Problem => Return, from the data that follows, each line that holds the word "family".

Data extracted from a collection:
>>

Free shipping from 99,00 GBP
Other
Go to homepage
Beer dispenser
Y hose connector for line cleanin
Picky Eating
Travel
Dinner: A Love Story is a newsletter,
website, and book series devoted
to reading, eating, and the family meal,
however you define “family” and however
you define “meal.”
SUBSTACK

<<
>>

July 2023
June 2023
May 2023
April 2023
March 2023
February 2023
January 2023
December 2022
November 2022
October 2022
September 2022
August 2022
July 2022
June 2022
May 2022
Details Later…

<<

Answer =>
to reading, eating, and the family meal,
however you define “family” and however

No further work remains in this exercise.